I almost rolled my eyes. “No, I, I think I’ve read them enough times. All I’ve done for the last three days is, uh, is read these things. I don’t think there’s any way I’m missing something.”

“No, I mean in general. Arthur Lou—your grandfather—he hasn’t been published in a long time. Since his novel, forty years ago. Do you know that?”

This time I actually rolled my eyes.

“Okay, well, then as I’m sure you know, people still talk about him, a lot,” she continued. “What he was doing, why he never published again. It’s all very mysterious.
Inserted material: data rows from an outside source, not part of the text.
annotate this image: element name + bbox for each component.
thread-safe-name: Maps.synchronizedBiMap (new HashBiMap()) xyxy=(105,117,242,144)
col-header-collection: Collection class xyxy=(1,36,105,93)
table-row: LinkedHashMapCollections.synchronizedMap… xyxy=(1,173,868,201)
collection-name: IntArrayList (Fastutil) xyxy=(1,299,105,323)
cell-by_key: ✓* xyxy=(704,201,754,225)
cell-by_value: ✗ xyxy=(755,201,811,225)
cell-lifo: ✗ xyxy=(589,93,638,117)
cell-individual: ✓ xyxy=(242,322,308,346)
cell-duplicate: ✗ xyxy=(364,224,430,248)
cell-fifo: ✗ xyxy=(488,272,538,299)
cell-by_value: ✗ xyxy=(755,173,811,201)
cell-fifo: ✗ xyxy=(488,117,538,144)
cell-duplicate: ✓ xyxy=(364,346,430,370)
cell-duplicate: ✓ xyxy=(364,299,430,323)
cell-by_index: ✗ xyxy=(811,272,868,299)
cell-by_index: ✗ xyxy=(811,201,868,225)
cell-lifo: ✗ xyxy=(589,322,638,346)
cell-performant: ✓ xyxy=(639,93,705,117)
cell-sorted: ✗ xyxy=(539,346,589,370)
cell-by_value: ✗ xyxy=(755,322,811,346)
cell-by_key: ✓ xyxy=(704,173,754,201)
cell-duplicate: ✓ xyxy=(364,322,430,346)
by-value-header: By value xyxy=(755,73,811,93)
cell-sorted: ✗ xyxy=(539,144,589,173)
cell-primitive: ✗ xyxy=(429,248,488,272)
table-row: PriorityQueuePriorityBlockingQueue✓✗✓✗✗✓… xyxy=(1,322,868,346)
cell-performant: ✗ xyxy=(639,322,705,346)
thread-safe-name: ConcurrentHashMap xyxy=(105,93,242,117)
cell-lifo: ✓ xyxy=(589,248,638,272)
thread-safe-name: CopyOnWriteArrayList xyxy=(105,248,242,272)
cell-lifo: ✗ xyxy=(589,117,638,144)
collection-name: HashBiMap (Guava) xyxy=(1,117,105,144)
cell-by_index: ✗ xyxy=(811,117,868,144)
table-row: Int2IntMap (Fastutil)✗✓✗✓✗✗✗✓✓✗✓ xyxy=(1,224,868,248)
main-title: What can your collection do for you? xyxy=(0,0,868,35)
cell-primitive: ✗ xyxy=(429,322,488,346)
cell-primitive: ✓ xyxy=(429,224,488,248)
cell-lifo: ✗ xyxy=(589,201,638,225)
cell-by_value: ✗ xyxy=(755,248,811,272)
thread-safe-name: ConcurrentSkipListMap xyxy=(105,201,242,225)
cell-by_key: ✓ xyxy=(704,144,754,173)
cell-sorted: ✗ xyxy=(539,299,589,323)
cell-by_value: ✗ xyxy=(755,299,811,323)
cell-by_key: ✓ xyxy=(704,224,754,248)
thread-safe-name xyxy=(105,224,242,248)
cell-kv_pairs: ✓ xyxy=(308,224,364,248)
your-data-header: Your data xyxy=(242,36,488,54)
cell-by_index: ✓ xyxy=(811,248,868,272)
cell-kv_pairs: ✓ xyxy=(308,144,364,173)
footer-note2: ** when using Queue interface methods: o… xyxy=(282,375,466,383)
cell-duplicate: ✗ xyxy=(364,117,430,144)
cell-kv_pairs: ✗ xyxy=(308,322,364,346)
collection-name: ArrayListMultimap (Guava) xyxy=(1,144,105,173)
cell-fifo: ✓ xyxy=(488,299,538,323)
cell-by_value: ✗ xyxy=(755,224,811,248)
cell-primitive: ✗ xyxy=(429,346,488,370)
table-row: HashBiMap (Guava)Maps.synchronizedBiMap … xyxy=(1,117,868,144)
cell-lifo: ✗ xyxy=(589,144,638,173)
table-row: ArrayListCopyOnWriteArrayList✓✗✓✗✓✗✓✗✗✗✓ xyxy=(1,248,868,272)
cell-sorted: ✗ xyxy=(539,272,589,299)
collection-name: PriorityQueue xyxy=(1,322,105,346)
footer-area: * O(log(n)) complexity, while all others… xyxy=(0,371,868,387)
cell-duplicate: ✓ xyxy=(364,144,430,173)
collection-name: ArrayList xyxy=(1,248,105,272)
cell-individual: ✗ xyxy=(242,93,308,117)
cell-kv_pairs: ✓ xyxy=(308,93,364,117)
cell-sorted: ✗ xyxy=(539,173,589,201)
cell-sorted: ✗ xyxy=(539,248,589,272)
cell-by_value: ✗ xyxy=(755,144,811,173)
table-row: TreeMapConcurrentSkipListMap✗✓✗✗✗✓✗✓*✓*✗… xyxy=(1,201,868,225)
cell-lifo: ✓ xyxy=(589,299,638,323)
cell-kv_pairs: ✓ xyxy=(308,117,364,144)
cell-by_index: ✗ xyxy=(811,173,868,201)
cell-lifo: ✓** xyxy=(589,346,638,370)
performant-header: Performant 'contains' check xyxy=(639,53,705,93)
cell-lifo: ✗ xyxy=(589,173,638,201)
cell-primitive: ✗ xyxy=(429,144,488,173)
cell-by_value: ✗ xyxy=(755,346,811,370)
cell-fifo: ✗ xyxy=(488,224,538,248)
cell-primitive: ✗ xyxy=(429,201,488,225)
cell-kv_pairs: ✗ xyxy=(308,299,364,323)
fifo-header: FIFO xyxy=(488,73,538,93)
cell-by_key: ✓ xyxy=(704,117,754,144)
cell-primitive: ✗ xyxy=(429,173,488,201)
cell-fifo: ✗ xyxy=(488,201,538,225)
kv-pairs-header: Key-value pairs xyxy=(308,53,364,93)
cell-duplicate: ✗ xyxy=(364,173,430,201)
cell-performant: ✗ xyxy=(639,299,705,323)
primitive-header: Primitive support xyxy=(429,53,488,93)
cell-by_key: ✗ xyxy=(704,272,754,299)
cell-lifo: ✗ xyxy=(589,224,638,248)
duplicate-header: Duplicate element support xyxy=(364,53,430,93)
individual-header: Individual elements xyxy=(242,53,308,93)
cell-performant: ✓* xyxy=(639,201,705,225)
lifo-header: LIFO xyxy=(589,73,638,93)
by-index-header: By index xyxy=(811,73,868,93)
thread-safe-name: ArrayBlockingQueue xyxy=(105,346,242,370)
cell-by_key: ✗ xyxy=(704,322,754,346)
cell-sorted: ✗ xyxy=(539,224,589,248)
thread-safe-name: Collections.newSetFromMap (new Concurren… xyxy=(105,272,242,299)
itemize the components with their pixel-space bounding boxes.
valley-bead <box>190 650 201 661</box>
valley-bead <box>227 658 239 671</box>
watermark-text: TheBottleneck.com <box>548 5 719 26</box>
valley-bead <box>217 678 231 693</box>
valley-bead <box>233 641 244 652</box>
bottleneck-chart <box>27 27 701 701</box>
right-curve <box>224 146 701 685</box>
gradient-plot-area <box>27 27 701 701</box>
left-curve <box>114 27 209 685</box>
And I’ve heard—obviously you’ll know better than I will—but I’ve heard that he never wrote at home. There’s nothing more that the family—you—keep secret? Am I right?”

I nodded.

“Right.” She smoothed over the Green River story. “So you realize, then, what you have?”

“Something he wrote me?”

She took a deep breath. “You are now in the sole possession of the only known pieces of his writing since then.” She held up the clues. “You have with you three unpublished works by Arthur Louis Pullman, written a week prior to his very, very famous death. There are people who have been dreaming about this for forty years. People take this very, very seriously. People will pay . . .” She didn’t even finish the sentence.

“You’re saying . . . they’re worth a lot of money?”

“They’re worth a lot of a lot of things, yes. I mean, a lot of money means different things to different people. Do you have a yacht?”

I shook my head.

“Do you have a private jet?”

I shook my head again.

“Then yes, to you, these are probably worth a lot of money.”

The train went black as we disappeared into a tunnel.